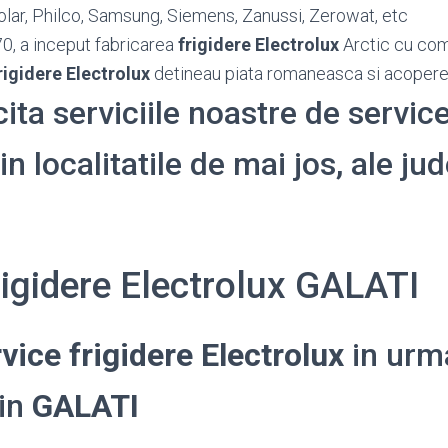
olar, Philco, Samsung, Siemens, Zanussi, Zerowat, etc
70, a inceput fabricarea
frigidere Electrolux
Arctic cu com
rigidere Electrolux
detineau piata romaneasca si acoper
cita serviciile noastre de service
in localitatile de mai jos, ale jud
rigidere Electrolux GALATI
vice frigidere Electrolux
in urm
din
GALATI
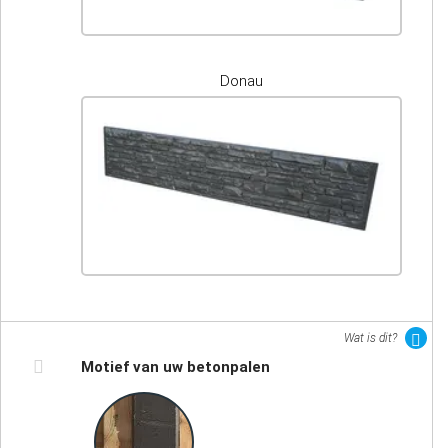
Donau
Wat is dit?
Motief van uw betonpalen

• _Assignment_
Search the entries for the string "Electrolux". Copy every line that has it.

• _Task output_
frigidere Electrolux
rigidere Electrolux
rigidere Electrolux GALATI
vice frigidere Electrolux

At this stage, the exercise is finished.